The USDA plan to tighten eligibility rules for crop subsidies is unduly restrictive, said two lawmakers from the South. The proposed rule would apply to general partnerships and joint ventures that are not owned by a farm family, about 3 percent of the 2.1 million farms in the country. Congress exempted family farmers when it instructed the USDA, in the 2014 farm law, to devise a stricter definition of who is a farm manager.
The department’s proposal would limit farms to a maximum of three managers that qualify for farm payments, and would require them to document their work.

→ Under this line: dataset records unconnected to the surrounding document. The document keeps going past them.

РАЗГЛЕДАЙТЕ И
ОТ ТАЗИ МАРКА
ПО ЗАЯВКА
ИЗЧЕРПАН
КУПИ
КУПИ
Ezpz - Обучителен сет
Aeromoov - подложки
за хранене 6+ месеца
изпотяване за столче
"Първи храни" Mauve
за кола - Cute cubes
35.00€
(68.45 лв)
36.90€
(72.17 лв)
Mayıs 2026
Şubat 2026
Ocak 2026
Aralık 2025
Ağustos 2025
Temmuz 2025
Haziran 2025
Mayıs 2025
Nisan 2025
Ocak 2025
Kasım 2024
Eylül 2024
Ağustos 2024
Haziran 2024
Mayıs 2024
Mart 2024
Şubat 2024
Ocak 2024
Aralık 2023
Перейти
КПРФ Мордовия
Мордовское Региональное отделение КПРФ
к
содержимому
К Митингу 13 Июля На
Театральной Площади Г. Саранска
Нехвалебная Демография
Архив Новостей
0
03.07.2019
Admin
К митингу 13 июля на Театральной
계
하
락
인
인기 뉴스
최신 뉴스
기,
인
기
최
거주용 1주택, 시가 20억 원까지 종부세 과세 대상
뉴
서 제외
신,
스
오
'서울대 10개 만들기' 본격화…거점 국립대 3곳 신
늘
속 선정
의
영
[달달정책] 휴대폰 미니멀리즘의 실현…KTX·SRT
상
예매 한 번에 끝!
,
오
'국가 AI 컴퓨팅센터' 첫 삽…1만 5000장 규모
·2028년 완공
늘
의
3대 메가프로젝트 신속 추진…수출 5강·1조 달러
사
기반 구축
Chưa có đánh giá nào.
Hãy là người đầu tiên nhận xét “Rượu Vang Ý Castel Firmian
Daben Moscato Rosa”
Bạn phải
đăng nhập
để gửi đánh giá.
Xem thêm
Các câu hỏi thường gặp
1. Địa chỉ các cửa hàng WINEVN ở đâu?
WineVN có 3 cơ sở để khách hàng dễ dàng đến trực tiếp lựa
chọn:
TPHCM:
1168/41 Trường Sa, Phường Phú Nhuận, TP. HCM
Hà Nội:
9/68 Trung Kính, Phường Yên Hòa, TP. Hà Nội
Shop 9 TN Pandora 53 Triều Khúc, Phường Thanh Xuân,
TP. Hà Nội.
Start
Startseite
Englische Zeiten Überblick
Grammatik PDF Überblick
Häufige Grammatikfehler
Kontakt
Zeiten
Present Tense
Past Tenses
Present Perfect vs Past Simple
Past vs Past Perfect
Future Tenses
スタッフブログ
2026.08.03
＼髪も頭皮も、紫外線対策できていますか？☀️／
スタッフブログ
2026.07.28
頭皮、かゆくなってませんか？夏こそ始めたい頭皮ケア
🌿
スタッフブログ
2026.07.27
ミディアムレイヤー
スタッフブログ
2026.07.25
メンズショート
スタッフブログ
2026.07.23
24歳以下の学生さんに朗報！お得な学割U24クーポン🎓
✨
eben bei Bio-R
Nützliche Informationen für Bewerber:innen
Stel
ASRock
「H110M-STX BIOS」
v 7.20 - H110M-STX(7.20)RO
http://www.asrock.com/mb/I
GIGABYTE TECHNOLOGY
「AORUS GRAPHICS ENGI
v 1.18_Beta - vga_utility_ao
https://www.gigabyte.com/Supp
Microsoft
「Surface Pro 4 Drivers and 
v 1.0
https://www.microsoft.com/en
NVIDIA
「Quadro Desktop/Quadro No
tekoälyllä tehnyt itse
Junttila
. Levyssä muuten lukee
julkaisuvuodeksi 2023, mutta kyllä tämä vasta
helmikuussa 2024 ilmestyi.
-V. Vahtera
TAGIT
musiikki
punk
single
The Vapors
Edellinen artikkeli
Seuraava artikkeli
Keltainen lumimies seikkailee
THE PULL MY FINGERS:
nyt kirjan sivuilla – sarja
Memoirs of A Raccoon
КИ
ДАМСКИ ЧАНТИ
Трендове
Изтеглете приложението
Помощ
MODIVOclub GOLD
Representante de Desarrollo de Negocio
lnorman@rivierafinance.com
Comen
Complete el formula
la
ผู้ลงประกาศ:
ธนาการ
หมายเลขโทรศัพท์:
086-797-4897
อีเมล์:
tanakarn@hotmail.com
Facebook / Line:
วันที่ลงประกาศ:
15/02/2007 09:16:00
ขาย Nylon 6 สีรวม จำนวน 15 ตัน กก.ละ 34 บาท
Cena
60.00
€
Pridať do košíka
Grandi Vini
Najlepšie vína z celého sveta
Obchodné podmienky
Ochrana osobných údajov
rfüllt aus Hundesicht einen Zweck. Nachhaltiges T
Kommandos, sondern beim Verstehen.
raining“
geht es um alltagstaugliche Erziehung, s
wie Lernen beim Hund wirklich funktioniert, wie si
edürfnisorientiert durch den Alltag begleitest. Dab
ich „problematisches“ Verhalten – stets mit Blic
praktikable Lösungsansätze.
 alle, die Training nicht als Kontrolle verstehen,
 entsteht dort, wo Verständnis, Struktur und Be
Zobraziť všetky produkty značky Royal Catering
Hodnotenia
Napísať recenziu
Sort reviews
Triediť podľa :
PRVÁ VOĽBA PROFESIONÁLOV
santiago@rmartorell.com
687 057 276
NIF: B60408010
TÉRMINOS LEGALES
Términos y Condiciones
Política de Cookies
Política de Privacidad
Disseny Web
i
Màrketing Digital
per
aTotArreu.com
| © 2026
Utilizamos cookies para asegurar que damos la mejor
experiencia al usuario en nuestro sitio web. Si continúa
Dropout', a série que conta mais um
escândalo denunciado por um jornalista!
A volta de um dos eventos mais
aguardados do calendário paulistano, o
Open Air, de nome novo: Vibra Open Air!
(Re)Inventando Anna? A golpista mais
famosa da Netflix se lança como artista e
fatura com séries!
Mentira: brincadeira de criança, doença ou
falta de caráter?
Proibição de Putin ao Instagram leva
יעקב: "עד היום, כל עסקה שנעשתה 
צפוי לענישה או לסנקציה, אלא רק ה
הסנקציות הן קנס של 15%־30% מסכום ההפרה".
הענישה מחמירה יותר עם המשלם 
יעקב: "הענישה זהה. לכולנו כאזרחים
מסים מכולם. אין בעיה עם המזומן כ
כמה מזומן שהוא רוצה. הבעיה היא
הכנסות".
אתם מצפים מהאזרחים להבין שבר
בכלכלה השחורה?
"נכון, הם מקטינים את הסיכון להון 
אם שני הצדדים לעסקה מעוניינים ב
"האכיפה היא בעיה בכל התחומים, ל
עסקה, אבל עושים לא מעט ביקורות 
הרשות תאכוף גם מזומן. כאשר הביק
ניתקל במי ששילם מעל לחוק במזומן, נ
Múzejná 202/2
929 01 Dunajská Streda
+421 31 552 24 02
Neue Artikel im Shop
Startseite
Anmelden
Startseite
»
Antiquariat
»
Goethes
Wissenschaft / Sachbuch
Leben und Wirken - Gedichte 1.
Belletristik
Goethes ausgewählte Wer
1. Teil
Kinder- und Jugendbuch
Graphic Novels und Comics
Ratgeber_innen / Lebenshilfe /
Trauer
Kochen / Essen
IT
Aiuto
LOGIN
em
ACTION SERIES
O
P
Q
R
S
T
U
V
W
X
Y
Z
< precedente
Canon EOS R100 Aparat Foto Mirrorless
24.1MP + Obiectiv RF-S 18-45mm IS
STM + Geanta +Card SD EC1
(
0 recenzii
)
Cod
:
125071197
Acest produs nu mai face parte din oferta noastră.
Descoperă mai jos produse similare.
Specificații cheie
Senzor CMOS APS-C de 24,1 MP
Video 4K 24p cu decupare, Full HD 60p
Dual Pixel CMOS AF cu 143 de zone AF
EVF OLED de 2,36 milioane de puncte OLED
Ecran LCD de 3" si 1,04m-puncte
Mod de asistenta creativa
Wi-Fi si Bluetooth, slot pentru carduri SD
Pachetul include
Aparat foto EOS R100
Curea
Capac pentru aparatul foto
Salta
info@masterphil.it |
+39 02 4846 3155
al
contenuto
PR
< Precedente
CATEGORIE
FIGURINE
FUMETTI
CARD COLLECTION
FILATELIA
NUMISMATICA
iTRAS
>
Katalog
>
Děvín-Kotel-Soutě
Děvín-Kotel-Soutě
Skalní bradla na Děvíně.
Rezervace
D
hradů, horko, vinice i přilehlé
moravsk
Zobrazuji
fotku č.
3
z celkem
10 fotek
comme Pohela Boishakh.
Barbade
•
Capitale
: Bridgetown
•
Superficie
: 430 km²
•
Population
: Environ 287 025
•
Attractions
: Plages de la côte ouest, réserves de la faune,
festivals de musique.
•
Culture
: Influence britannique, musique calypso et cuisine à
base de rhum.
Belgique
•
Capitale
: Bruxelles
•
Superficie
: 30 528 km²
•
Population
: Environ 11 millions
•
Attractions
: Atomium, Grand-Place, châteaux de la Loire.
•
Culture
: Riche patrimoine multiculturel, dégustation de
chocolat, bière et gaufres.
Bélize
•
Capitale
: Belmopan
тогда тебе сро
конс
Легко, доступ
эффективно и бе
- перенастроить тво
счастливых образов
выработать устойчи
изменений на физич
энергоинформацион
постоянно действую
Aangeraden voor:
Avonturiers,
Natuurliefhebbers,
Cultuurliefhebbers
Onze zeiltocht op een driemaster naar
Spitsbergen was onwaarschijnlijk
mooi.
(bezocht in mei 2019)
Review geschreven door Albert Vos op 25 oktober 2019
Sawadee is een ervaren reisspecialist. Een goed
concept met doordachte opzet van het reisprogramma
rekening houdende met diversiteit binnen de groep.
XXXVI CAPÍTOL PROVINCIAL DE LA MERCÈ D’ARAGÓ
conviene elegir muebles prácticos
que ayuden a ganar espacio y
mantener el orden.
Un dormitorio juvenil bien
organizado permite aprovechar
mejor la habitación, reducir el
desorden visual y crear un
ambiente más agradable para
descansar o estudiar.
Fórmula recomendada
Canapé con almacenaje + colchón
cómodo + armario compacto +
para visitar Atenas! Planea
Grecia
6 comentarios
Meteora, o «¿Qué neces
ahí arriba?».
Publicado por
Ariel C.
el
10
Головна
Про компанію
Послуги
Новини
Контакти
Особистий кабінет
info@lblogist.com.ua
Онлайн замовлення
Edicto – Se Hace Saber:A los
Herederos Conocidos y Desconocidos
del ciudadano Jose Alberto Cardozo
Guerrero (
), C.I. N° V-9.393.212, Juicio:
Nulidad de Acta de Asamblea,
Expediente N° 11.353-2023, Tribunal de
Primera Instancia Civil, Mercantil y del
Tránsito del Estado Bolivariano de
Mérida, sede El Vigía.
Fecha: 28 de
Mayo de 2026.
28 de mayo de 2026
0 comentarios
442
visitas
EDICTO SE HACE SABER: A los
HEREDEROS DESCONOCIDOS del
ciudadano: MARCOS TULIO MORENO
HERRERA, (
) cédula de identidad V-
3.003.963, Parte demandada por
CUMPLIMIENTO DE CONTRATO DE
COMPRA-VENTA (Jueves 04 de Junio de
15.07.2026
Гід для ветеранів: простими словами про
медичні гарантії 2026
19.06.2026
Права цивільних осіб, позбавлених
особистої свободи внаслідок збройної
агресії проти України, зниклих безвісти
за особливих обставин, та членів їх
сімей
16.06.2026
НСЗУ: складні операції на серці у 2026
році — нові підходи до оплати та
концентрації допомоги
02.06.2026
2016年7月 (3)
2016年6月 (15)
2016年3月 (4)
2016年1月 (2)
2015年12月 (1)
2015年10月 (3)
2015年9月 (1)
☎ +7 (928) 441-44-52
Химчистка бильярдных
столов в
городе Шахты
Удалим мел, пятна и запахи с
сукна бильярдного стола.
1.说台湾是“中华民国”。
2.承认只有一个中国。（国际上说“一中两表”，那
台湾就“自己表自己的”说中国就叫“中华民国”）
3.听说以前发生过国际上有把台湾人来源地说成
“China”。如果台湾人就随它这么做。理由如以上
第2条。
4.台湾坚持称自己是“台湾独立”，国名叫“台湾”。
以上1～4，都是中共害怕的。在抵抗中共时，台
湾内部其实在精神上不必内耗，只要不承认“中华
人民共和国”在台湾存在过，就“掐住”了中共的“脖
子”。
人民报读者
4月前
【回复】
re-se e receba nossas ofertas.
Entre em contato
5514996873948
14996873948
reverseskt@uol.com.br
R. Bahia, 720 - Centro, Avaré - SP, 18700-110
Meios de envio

Managers must provide 500 hours of substantial management per year, or a quarter of the critical management time needed on the farm.
“In my opinion, the rule should allow as many managers as are justified by the operation’s needs,” said Arkansas Rep. Rick Crawford, chairman of a House Agriculture subcommittee, during a hearing on the farm program. He said “limiting the number of managers on a farm to one, two or a maximum of three managers is truly arbitrary and capricious and ignores the remarkable diversity and complexity in agriculture today.” Rep. Mike Rogers of Alabama said the limit on managers could crowd out new farmers who were sharing operations with a parent.
“We think it’s a good, strong rule,” said Val Dolcini, head of the Farm Service Agency. It would be the first revision since 1987 in the definition of a manager. The USDA proposal is open for public comment until May 26. Reformers say the lack of a clear definition allowed some operations to maximize their farm payments by naming additional people who provided management.